PSTAT 5A: Lecture 00

Introduction to Data Science

Mallory Wang

2024-06-24

Welcome!

Course Staff

  • Instructor:
    • Mallory (she/her)
    • mallorywang@ucsb.edu
    • T 9:30 - 10:30a (zoom) and 4 - 5p (zoom)

Teaching Assistants:

  • Daniel Silva
  • dcsilva@ucsb.edu
  • OH: TBD
  • Hezhong Zhang
  • hzhang586@umail.ucsb.edu
  • OH: TBD

Course Resources

  • Canvas: for grades
  • Gradescope: for homework, quizzes, and labs
  • Course Website: https://pstat5a.github.io/Pages/syllabus.html
    • All relevant course material will be posted to the website!
    • One exception: quizzes, which will be administered through Gradescope
  • Please read the syllabus fully and carefully!

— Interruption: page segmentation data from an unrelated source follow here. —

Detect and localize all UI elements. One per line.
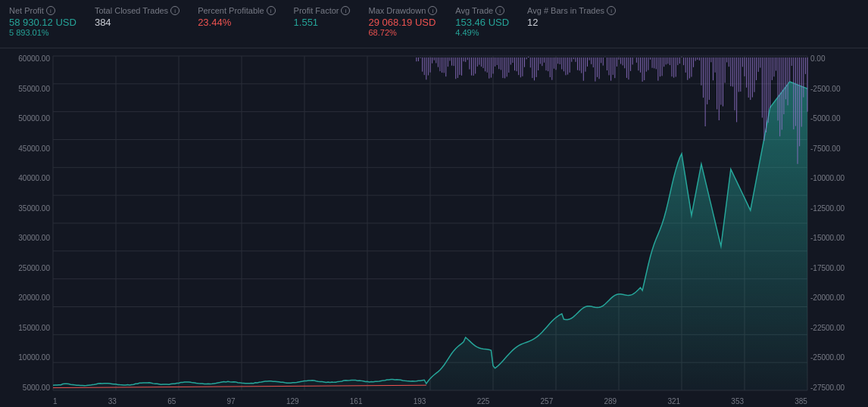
y-left-35000: 35000.00: [3, 204, 50, 213]
x-label-257: 257: [541, 397, 554, 405]
x-label-321: 321: [667, 397, 680, 405]
avg-bars-info-icon[interactable]: i: [607, 6, 616, 15]
y-right-12500: -12500.00: [810, 204, 865, 213]
avg-trade-value: 153.46 USD: [455, 17, 509, 28]
x-label-65: 65: [167, 397, 176, 405]
max-drawdown-label: Max Drawdown i: [368, 6, 437, 15]
y-left-55000: 55000.00: [3, 85, 50, 93]
x-label-353: 353: [731, 397, 744, 405]
y-left-15000: 15000.00: [3, 324, 50, 332]
x-label-33: 33: [108, 397, 117, 405]
y-left-25000: 25000.00: [3, 264, 50, 272]
total-closed-trades-info-icon[interactable]: i: [170, 6, 180, 15]
y-left-20000: 20000.00: [3, 294, 50, 302]
y-right-15000: -15000.00: [810, 234, 865, 242]
profit-factor-label: Profit Factor i: [294, 6, 351, 15]
avg-trade-label-text: Avg Trade: [455, 6, 493, 15]
y-left-5000: 5000.00: [3, 384, 50, 392]
total-closed-trades-value: 384: [95, 17, 180, 28]
profit-factor-info-icon[interactable]: i: [341, 6, 350, 15]
stat-net-profit: Net Profit i 58 930.12 USD 5 893.01%: [9, 6, 95, 37]
percent-profitable-label-text: Percent Profitable: [198, 6, 264, 15]
y-left-60000: 60000.00: [3, 54, 50, 63]
y-right-17500: -17500.00: [810, 264, 865, 272]
x-label-385: 385: [795, 397, 807, 405]
avg-bars-value: 12: [527, 17, 616, 28]
y-left-10000: 10000.00: [3, 353, 50, 362]
y-left-40000: 40000.00: [3, 174, 50, 182]
x-label-193: 193: [414, 397, 426, 405]
avg-trade-sub: 4.49%: [455, 28, 509, 37]
y-right-22500: -22500.00: [810, 324, 865, 332]
stats-bar: Net Profit i 58 930.12 USD 5 893.01% Tot…: [0, 0, 868, 48]
chart-area[interactable]: 1 33 65 97 129 161 193 225 257 289 321 3…: [0, 48, 868, 407]
max-drawdown-label-text: Max Drawdown: [368, 6, 426, 15]
net-profit-sub: 5 893.01%: [9, 28, 76, 37]
x-label-1: 1: [53, 397, 58, 405]
avg-trade-info-icon[interactable]: i: [495, 6, 504, 15]
y-left-30000: 30000.00: [3, 234, 50, 242]
y-axis-right: 0.00 -2500.00 -5000.00 -7500.00 -10000.0…: [807, 48, 868, 407]
stat-percent-profitable: Percent Profitable i 23.44%: [198, 6, 293, 28]
total-closed-trades-label-text: Total Closed Trades: [95, 6, 168, 15]
stat-avg-trade: Avg Trade i 153.46 USD 4.49%: [455, 6, 527, 37]
stat-max-drawdown: Max Drawdown i 29 068.19 USD 68.72%: [368, 6, 455, 37]
profit-factor-label-text: Profit Factor: [294, 6, 339, 15]
percent-profitable-value: 23.44%: [198, 17, 275, 28]
y-right-5000: -5000.00: [810, 114, 865, 123]
x-label-289: 289: [604, 397, 617, 405]
net-profit-label-text: Net Profit: [9, 6, 44, 15]
net-profit-value: 58 930.12 USD: [9, 17, 76, 28]
y-right-25000: -25000.00: [810, 353, 865, 362]
y-right-7500: -7500.00: [810, 144, 865, 153]
x-label-161: 161: [350, 397, 363, 405]
profit-factor-value: 1.551: [294, 17, 351, 28]
x-axis: 1 33 65 97 129 161 193 225 257 289 321 3…: [53, 397, 807, 405]
stat-total-closed-trades: Total Closed Trades i 384: [95, 6, 198, 28]
percent-profitable-label: Percent Profitable i: [198, 6, 275, 15]
avg-trade-label: Avg Trade i: [455, 6, 509, 15]
y-right-10000: -10000.00: [810, 174, 865, 182]
y-right-27500: -27500.00: [810, 384, 865, 392]
x-label-225: 225: [477, 397, 490, 405]
stat-avg-bars-in-trades: Avg # Bars in Trades i 12: [527, 6, 634, 28]
net-profit-info-icon[interactable]: i: [46, 6, 55, 15]
performance-chart: [0, 48, 868, 407]
y-axis-left: 60000.00 55000.00 50000.00 45000.00 4000…: [0, 48, 53, 407]
stat-profit-factor: Profit Factor i 1.551: [294, 6, 369, 28]
avg-bars-label: Avg # Bars in Trades i: [527, 6, 616, 15]
y-right-2500: -2500.00: [810, 85, 865, 93]
y-left-45000: 45000.00: [3, 144, 50, 153]
total-closed-trades-label: Total Closed Trades i: [95, 6, 180, 15]
y-right-20000: -20000.00: [810, 294, 865, 302]
x-label-97: 97: [227, 397, 236, 405]
max-drawdown-info-icon[interactable]: i: [428, 6, 437, 15]
x-label-129: 129: [286, 397, 299, 405]
percent-profitable-info-icon[interactable]: i: [267, 6, 276, 15]
y-right-0: 0.00: [810, 54, 865, 63]
avg-bars-label-text: Avg # Bars in Trades: [527, 6, 604, 15]
y-left-50000: 50000.00: [3, 114, 50, 123]
max-drawdown-sub: 68.72%: [368, 28, 437, 37]
net-profit-label: Net Profit i: [9, 6, 76, 15]
max-drawdown-value: 29 068.19 USD: [368, 17, 437, 28]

Any Questions about the syllabus?

What is Data Science

What is Data Science?

  • Not a bad definition! To be fair, data science means different things to different people / companies.

  • There isn’t a single agreed-upon definition of what data science is.

  • Most people agree that Data science is cross-disciplinary, drawing experience and expertise from a wide variety of different fields.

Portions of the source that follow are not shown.